Do you know, I’ve got a feeling that maybe that course of kite flying lessons might not strictly have been entirely necessary? Anton and Judy move across the floor after their kite slowly, until Anton leaves Judy in charge so he can go buy an ice-cream. Then a guy with a balloon and an awful hair-cut collides with Judy,
meaning her kite flies off upwards into the heavens in a straight line as would definitely happen under the laws of physics as I know them.
Then their tussle gains a sexual frisson
(thanks Judy) and Anton has to win back his bird to Viennese Waltz with her. It’s a nice nippy fairly basic Viennese Waltz that’s far too light (it feels like a light breeze would send Judy tumbling off into the ice-cream truck with a clatter), and Anton should really stop
getting her to try to do this with her arms because it never looks good. As a farewell dance? I think we always knew that it was going to look a bit like this, and I’m glad that Judy did, slowly, in her own way, learn how to dance. Sort of. There’s even only
just the one illegal lift in there. Progress! At the end Judy
flies off on some balloons. They couldn’t be making it more obvious that they want her gone could they? Get ready for those 7s!
Once they’re over at Tess, Judy grins that Anton told her that if she messed the routine up they wouldn’t have let her down again. I wish she had. The thought of Judy floating over Pixie and Trent’s doomy Gladiator Dominatrix Paso Doble under her own bodyweight in kids balloons is giving me life. Len starts for the judges, saying Judy’s Viennese Waltz was very much like the candy floss Judy gave him as a present – sweet and fluffy, but a bit sticky in places. You wait until you find the nest of spider-eggs at the bottom Len. Bruno follows by saying that he was expecting WIENER SCHNITZEL not Viennese Waltz but *checks script for five minutes* he really liked that!
(Judy actually seems a bit teary-eyed from here on, so it feels churlish to stamp on her moment by saying that if Bruno actually liked that, being Bruno, I will buy him an ice-cream sandwich, so look, I’m putting it in brackets).
Craig follows by saying that something went horribly wrong at the beginning of the routine involving Anton and an ice-cream cornet, and if you don’t know that Anton is going to AUTOBANTER 5000 HA HA MARVELLOUS that until Craig just gives up and shuts his gob, then you haven’t been watching. Ever. Darcey closes by saying that it’s great that Anton has transformed her into a softer lady, but she’s still got a lot of work to do on her top-line. Darcey, sweetheart, the only ballroom she’s got left at this point is the foxtrot (lol, Judy’s dance draw), forget the constructive criticism. Judy from here on out would have been ALL LATIN, ALL THE TIME.
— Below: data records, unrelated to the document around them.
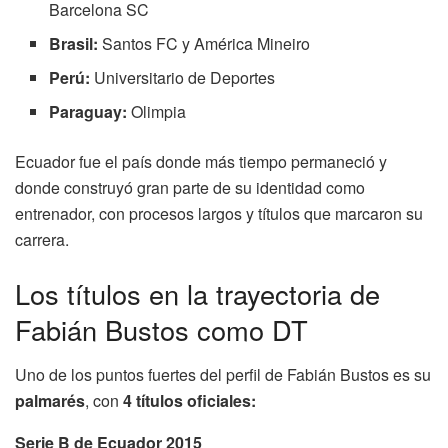
Barcelona SC
Brasil:
Santos FC y América Mineiro
Perú:
Universitario de Deportes
Paraguay:
Olimpia
Ecuador fue el país donde más tiempo permaneció y
donde construyó gran parte de su identidad como
entrenador, con procesos largos y títulos que marcaron su
carrera.
Los títulos en la trayectoria de
Fabián Bustos como DT
Uno de los puntos fuertes del perfil de Fabián Bustos es su
palmarés
, con
4 títulos oficiales:
Serie B de Ecuador 2015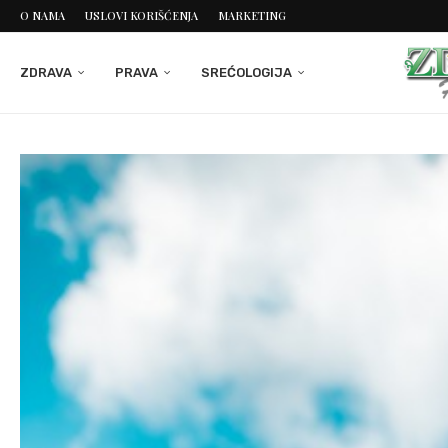
O NAMA
USLOVI KORIŠĆENJA
MARKETING
ZDRAVA
PRAVA
SREĆOLOGIJA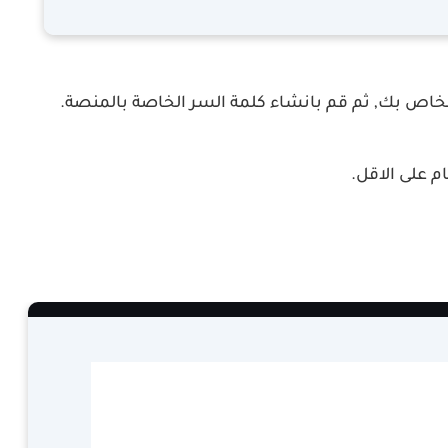
الخاص بك, ثم قم بانشاء كلمة السر الخاصة بالمنصة.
How could you vote her out? How? We were so close…
Once they’ve flown into the Ball Pit, Zoe hands them their kite back
Iveta had ear-marked that kite for her own. Look at her face. You can tell. Judy jokes with Zoe that she decided this week that walking was over-rated and so she tried dancing for the first time (Tesspit Edition : “A HA HA HA WALKING MY LOVE, SHE SAID WALKING, OH BLESS, WELL WE LOVED IT DIDN’T WE LADIES AND GENTS?”), and then Zoe reminds Anton that he went out in Blackpool Week last year and Anton acts mock-affronted. Like he wasn’t ready to go by that point. I’m sure living through the great Fiona-Susanna Catfight of 2013 in person was less fun than just experiencing it by proxy. Scores are in
24 (people talk about how Craig’s scores mean sooooooooooooooooooooooo much more because he’s so stingy : I can guaran-damn-tee you the 7s Judy got from Len and Bruno meant more to her than some pet stage-school ringer getting a couple more “why not?” 10s at the end of a whole series of ’em)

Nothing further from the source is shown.